You may also be a couple wishing to have a child (one partner is infertile). However, this situation is more rare because the infertile spouse often cannot find his or her place in the family.
In short, there are many different options of co-parenting, and young people are choosing this family dynamic more and more often.
So what are the benefits of co-parenting?
Being a co-parent often implies that you are single, and therefore you have about 50% (depending on what you have agreed upon) of your time for yourself.
So you can spend time with your friends, focus on your career, enjoy your free time and your freedom. On top of that, you can also have a child, give him or her all of your love and truly enjoy all the special moments. You can also form a special relationship with the co-parent of your child.

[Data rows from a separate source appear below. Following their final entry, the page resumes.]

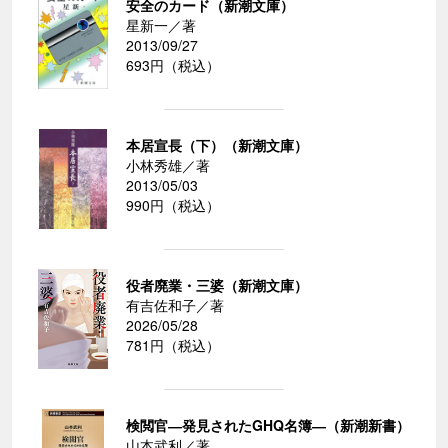
安全のカード（新潮文庫）
星新一／著
2013/09/27
693円（税込）
本居宣長（下）（新潮文庫）
小林秀雄／著
2013/05/03
990円（税込）
役者廃業・三婆（新潮文庫）
有吉佐和子／著
2026/05/28
781円（税込）
検閲官―発見されたGHQ名簿―（新潮新書）
山本武利／著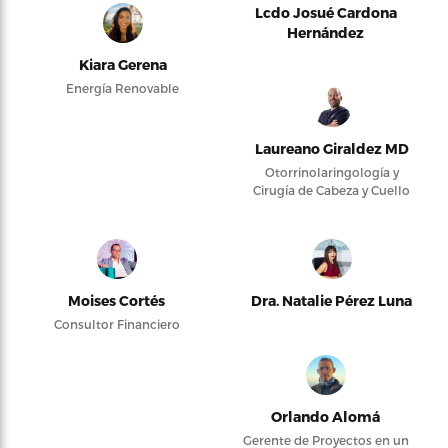
Lcdo Josué Cardona
Hernández
Kiara Gerena
Energía Renovable
Laureano Giraldez MD
Otorrinolaringología y
Cirugía de Cabeza y Cuello
Moises Cortés
Dra. Natalie Pérez Luna
Consultor Financiero
Orlando Alomá
Gerente de Proyectos en un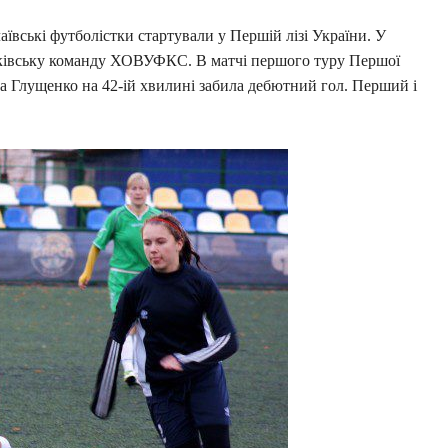
аївські футболістки стартували у Першій лізі України. У
харківську команду ХОВУФКС. В матчі першого туру Першої
на Глущенко на 42-ій хвилині забила дебютний гол. Перший і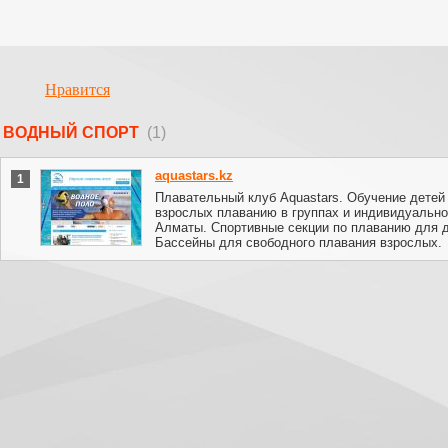
Нравится
ВОДНЫЙ СПОРТ
(1)
aquastars.kz
1
Плавательный клуб Aquastars. Обучение детей
взрослых плаванию в группах и индивидуально
Алматы. Спортивные секции по плаванию для д
Бассейны для свободного плавания взрослых.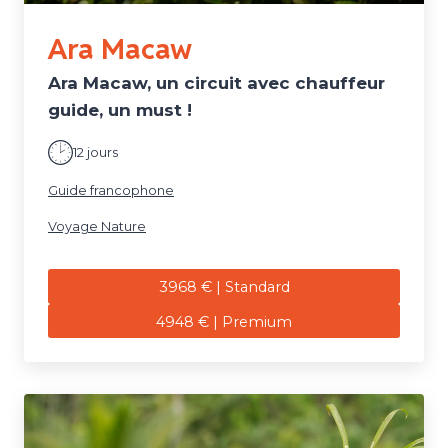
Ara Macaw
Ara Macaw, un circuit avec chauffeur
guide, un must !
12 jours
Guide francophone
Voyage Nature
3968 € | Standard
4948 € | Premium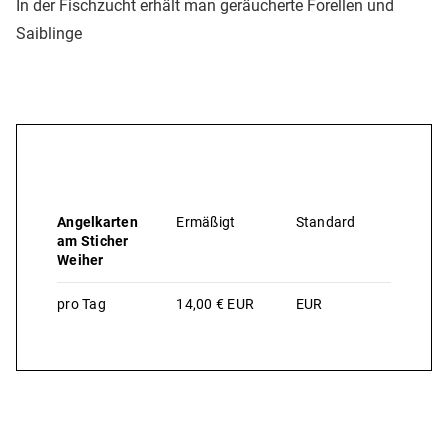
In der Fischzucht erhält man geräucherte Forellen und
Saiblinge
Preise & Leistungen
Angelkarten
Ermäßigt
Standard
am Sticher
Weiher
pro Tag
14,00 € EUR
EUR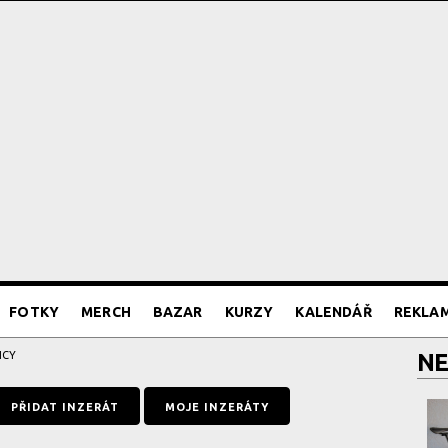
FOTKY
MERCH
BAZAR
KURZY
KALENDÁŘ
REKLA
ICY
NE
PŘIDAT INZERÁT
MOJE INZERÁTY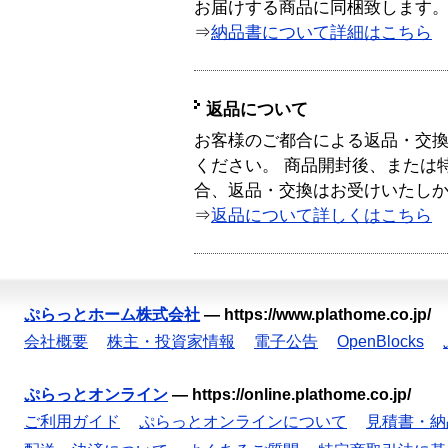
お届けする商品に同梱致します
⇒
納品書について詳細はこちら
返品について
お客様のご都合による返品・交
ください。 商品開封後、または
合、返品・交換はお受けいたし
⇒
返品について詳しくはこちら
ぷらっとホーム株式会社
—
https://www.plathome.co.jp/
会社概要
株主・投資家情報
電子公告
OpenBlocks
ぷらっとオンライン
—
https://online.plathome.co.jp/
ご利用ガイド
ぷらっとオンラインについて
見積書・納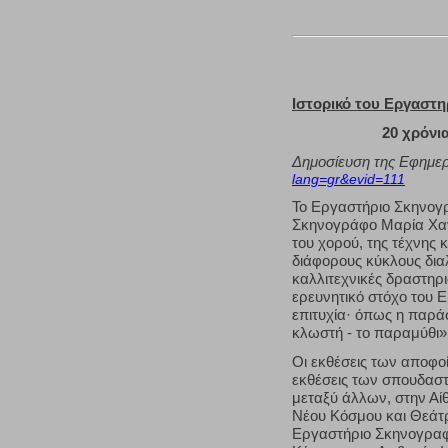
Ιστορικό του Εργαστ
20 χρόνι
Δημοσίευση της Εφημε
lang=gr&evid=111
Το Εργαστήριο Σκηνογρ
Σκηνογράφο Μαρία Χανι
του χορού, της τέχνης 
διάφορους κύκλους δια
καλλιτεχνικές δραστηρι
ερευνητικό στόχο του 
επιτυχία· όπως η παρ
κλωστή - το παραμύθι»
Οι εκθέσεις των αποφο
εκθέσεις των σπουδαστ
μεταξύ άλλων, στην Α
Νέου Κόσμου και Θεάτρ
Εργαστήριο Σκηνογραφί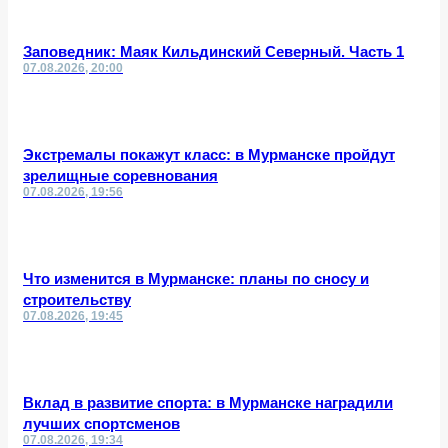
Заповедник: Маяк Кильдинский Северный. Часть 1
07.08.2026, 20:00
Экстремалы покажут класс: в Мурманске пройдут
зрелищные соревнования
07.08.2026, 19:56
Что изменится в Мурманске: планы по сносу и
строительству
07.08.2026, 19:45
Вклад в развитие спорта: в Мурманске наградили
лучших спортсменов
07.08.2026, 19:34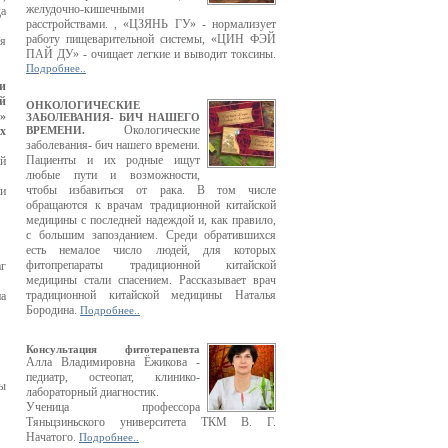
желудочно-кишечными
да
расстройствами. , «ЦЗЯНЬ ГУ» - нормализует
работу пищеварительной системы, «ЦИН ФЭЙ
я
ПАЙ ДУ» - очищает легкие и выводит токсины.
Подробнее..
и
й
ОНКОЛОГИЧЕСКИЕ
»
ЗАБОЛЕВАНИЯ- БИЧ НАШЕГО
Окологические
х
ВРЕМЕНИ.
заболевания- бич нашего времени.
Пациенты и их родные ищут
й
любые пути и возможности,
чтобы избавиться от рака. В том числе
и
обращаются к врачам традиционной китайской
медицины с последней надеждой и, как правило,
с большим запозданием. Среди обратившихся
есть немалое число людей, для которых
фитопрепараты традиционной китайской
аг
медицины стали спасением. Рассказывает врач
традиционной китайской медицины Наталья
на
Бородина.
Подробнее..
Консультация фитотерапевта
Алла Владимировна Ёжикова -
педиатр, остеопат, клинико-
ны
лабораторный диагностик.
Ученица профессора
Тяньцзиньского университета ТКМ В. Г.
Начатого.
Подробнее..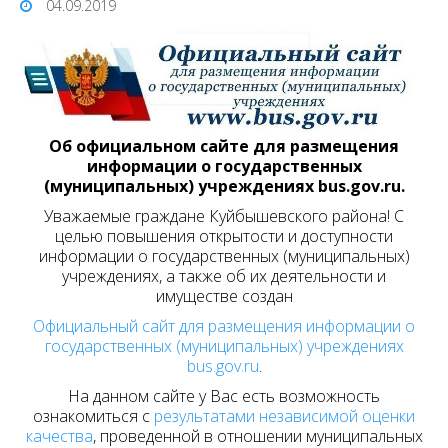
04.09.2019
Об официальном сайте для размещения
информации о государственных
(муниципальных) учреждениях bus.gov.ru.
Уважаемые граждане Куйбышевского района! С
целью повышения открытости и доступности
информации о государственных (муниципальных)
учреждениях, а также об их деятельности и
имуществе создан
Официальный сайт для размещения информации о
государственных (муниципальных) учреждениях
bus.gov.ru
.
На данном сайте у Вас есть возможность
ознакомиться с
результатами независимой оценки
качества
, проведенной в отношении муниципальных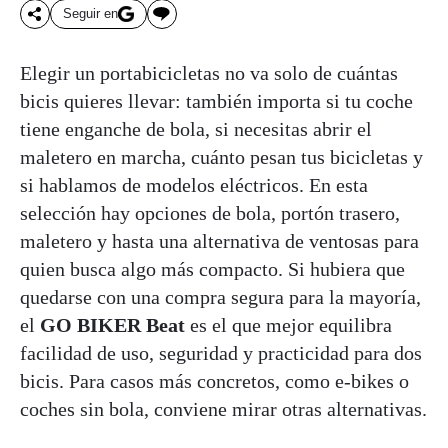
Seguir en
Elegir un portabicicletas no va solo de cuántas
bicis quieres llevar: también importa si tu coche
tiene enganche de bola, si necesitas abrir el
maletero en marcha, cuánto pesan tus bicicletas y
si hablamos de modelos eléctricos. En esta
selección hay opciones de bola, portón trasero,
maletero y hasta una alternativa de ventosas para
quien busca algo más compacto. Si hubiera que
quedarse con una compra segura para la mayoría,
el
GO BIKER Beat
es el que mejor equilibra
facilidad de uso, seguridad y practicidad para dos
bicis. Para casos más concretos, como e-bikes o
coches sin bola, conviene mirar otras alternativas.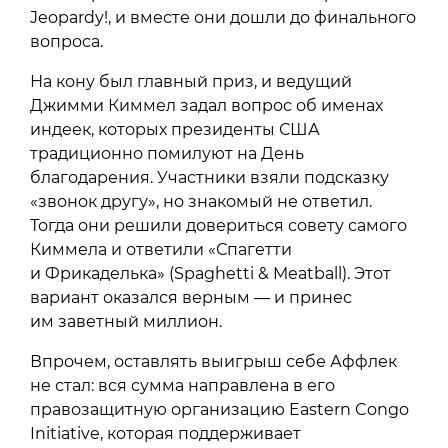
Jeopardy!, и вместе они дошли до финального
вопроса.
На кону был главный приз, и ведущий
Джимми Киммел задал вопрос об именах
индеек, которых президенты США
традиционно помилуют на День
благодарения. Участники взяли подсказку
«звонок другу», но знакомый не ответил.
Тогда они решили довериться совету самого
Киммела и ответили «Спагетти
и Фрикаделька» (Spaghetti & Meatball). Этот
вариант оказался верным — и принес
им заветный миллион.
Впрочем, оставлять выигрыш себе Аффлек
не стал: вся сумма направлена в его
правозащитную организацию Eastern Congo
Initiative, которая поддерживает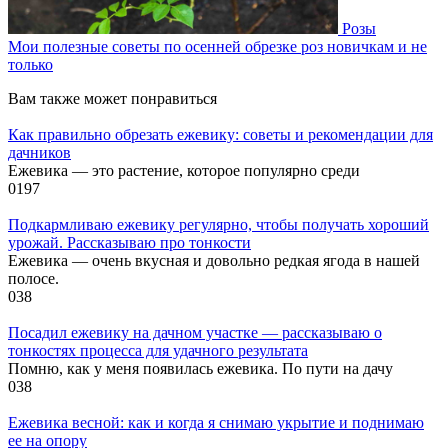
Розы
Мои полезные советы по осенней обрезке роз новичкам и не
только
Вам также может понравиться
Как правильно обрезать ежевику: советы и рекомендации для
дачников
Ежевика — это растение, которое популярно среди
0
197
Подкармливаю ежевику регулярно, чтобы получать хороший
урожай. Рассказываю про тонкости
Ежевика — очень вкусная и довольно редкая ягода в нашей
полосе.
0
38
Посадил ежевику на дачном участке — рассказываю о
тонкостях процесса для удачного результата
Помню, как у меня появилась ежевика. По пути на дачу
0
38
Ежевика весной: как и когда я снимаю укрытие и поднимаю
ее на опору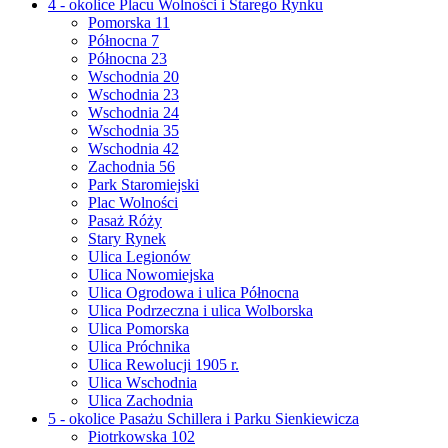
4 - okolice Placu Wolności i Starego Rynku
Pomorska 11
Północna 7
Północna 23
Wschodnia 20
Wschodnia 23
Wschodnia 24
Wschodnia 35
Wschodnia 42
Zachodnia 56
Park Staromiejski
Plac Wolności
Pasaż Róży
Stary Rynek
Ulica Legionów
Ulica Nowomiejska
Ulica Ogrodowa i ulica Północna
Ulica Podrzeczna i ulica Wolborska
Ulica Pomorska
Ulica Próchnika
Ulica Rewolucji 1905 r.
Ulica Wschodnia
Ulica Zachodnia
5 - okolice Pasażu Schillera i Parku Sienkiewicza
Piotrkowska 102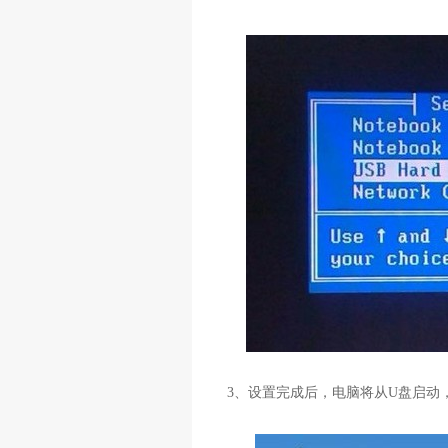
3
、设置完成后，电脑将从
U
盘启动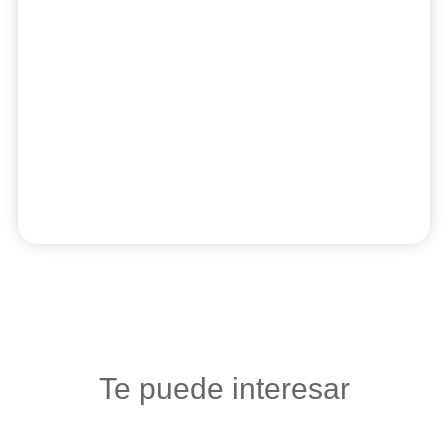
Te puede interesar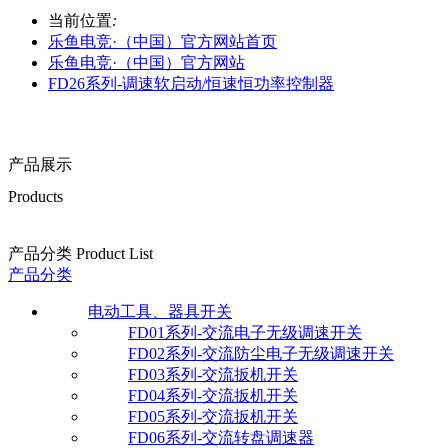
当前位置
:
乐鱼电竞·（中国）官方网站首页
乐鱼电竞·（中国）官方网站
FD26系列-调速软启动/恒速恒功率控制器
产品展示
Products
产品分类 Product List
产品分类
电动工具、器具开关
FD01系列-交流电子无级调速开关
FD02系列-交流防尘电子无级调速开关
FD03系列-交流扳机开关
FD04系列-交流扳机开关
FD05系列-交流扳机开关
FD06系列-交流转盘调速器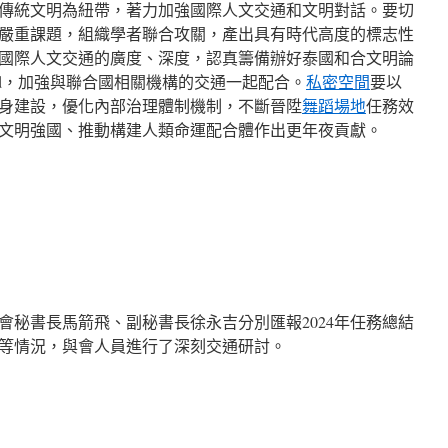
傳統文明為紐帶，著力加強國際人文交通和文明對話。要切
嚴重課題，組織學者聯合攻關，產出具有時代高度的標志性
國際人文交通的廣度、深度，認真籌備辦好泰國和合文明論
nd，加強與聯合國相關機構的交通一起配合。
私密空間
要以
身建設，優化內部治理體制機制，不斷晉陞
舞蹈場地
任務效
文明強國、推動構建人類命運配合體作出更年夜貢獻。
會秘書長馬箭飛、副秘書長徐永吉分別匯報2024年任務總結
員等情況，與會人員進行了深刻交通研討。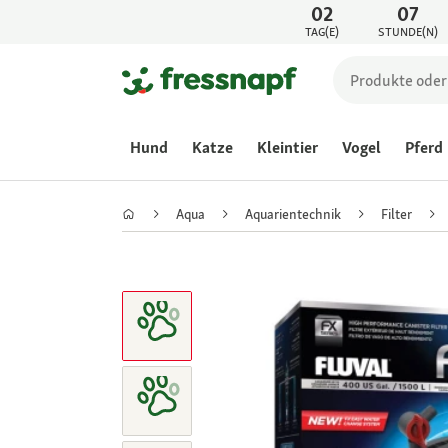
02
07
TAG(E)
STUNDE(N)
Hund
Katze
Kleintier
Vogel
Pferd
Aqua
Aquarientechnik
Filter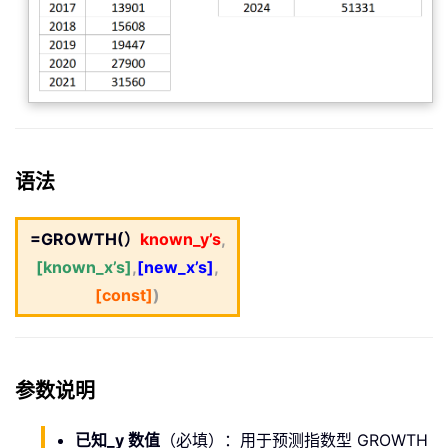
语法
=GROWTH(）
known_y’s
,
[known_x’s]
,
[new_x’s]
,
[const]
)
参数说明
已知_y 数值
（必填）：用于预测指数型 GROWTH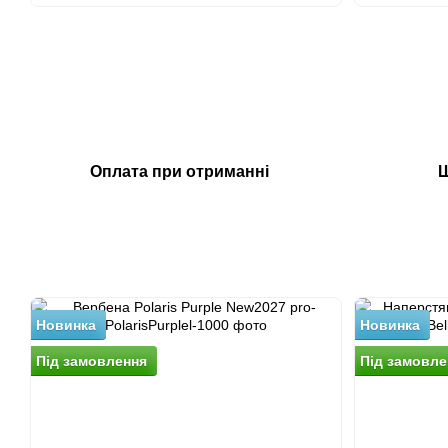
Оплата при отриманні
Ш
Новинка
Новинка
Пiд замовлення
Пiд замовле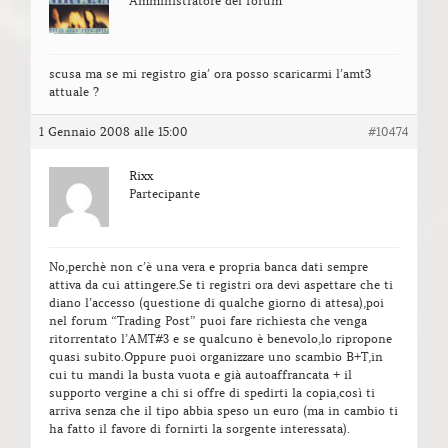
Amministratore del forum
scusa ma se mi registro gia’ ora posso scaricarmi l’amt3
attuale ?
1 Gennaio 2008 alle 15:00
#10474
Rixx
Partecipante
No,perchè non c’è una vera e propria banca dati sempre
attiva da cui attingere.Se ti registri ora devi aspettare che ti
diano l’accesso (questione di qualche giorno di attesa),poi
nel forum “Trading Post” puoi fare richiesta che venga
ritorrentato l’AMT#3 e se qualcuno è benevolo,lo ripropone
quasi subito.Oppure puoi organizzare uno scambio B+T,in
cui tu mandi la busta vuota e già autoaffrancata + il
supporto vergine a chi si offre di spedirti la copia,così ti
arriva senza che il tipo abbia speso un euro (ma in cambio ti
ha fatto il favore di fornirti la sorgente interessata).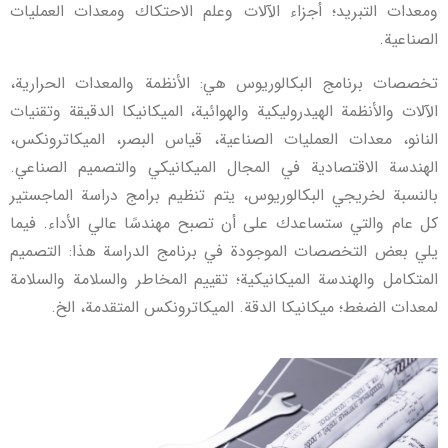
ومعدات التبريد؛ أجزاء الآلات وعلم الاحتكاك ومعدات العمليات
الصناعية.
تخصصات برنامج البكالوريوس هي: الأنظمة والمعدات الحرارية،
الآلات والأنظمة الهيدروليكية والهوائية، الميكانيكا الدقيقة وتقنيات
النانو، معدات العمليات الصناعية، قياس البصر، الميكاترونكس،
الهندسة الاقتصادية في المجال الميكانيكي والتصميم الصناعي.
بالنسبة لخريجي البكالوريوس، يتم تنظيم برامج دراسة الماجستير
كل عام والتي ستساعدك على أن تصبح مهندسًا عالي الأداء. فيما
يلي بعض التخصصات الموجودة في برنامج الدراسة هذا: التصميم
المتكامل والهندسة الميكانيكية؛ تقييم المخاطر والسلامة والسلامة
لمعدات الضغط؛ ميكانيكا الدقة. الميكاترونكس المتقدمة، الخ.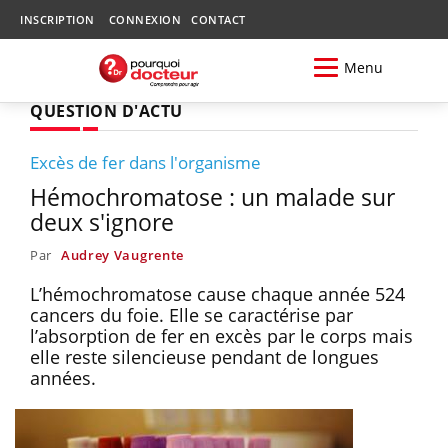
INSCRIPTION
CONNEXION
CONTACT
Menu
QUESTION D'ACTU
Excès de fer dans l'organisme
Hémochromatose : un malade sur
deux s'ignore
Par
Audrey Vaugrente
L’hémochromatose cause chaque année 524
cancers du foie. Elle se caractérise par
l’absorption de fer en excès par le corps mais
elle reste silencieuse pendant de longues
années.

Complicity and a friend for life :). Clearly there are a lot of advantages that come with the love and freedom of being a co-parent.
But of course there are also disadvantages.
So what are the disadvantages of co-parenting?
The desire to have a child with a stranger (usually) or a friend means that you must have a clear vision of the future with the co-parent. You should agree on the amount of time each of you would spend with the child, share common values and ideas about education, etc. in order to be as close as possible to your co-parent. Be aware that a bad decision could turn into a nightmare later.
To read more about this topic, you can read our article on successful co-parenting.
In conclusion, although co-parenting has many advantages, there can also be many problems if you do not choose a compatible co-parent.
Nonetheless, life is a beautiful adventure, so don’t miss the opportunity to become a parent if that is your dream.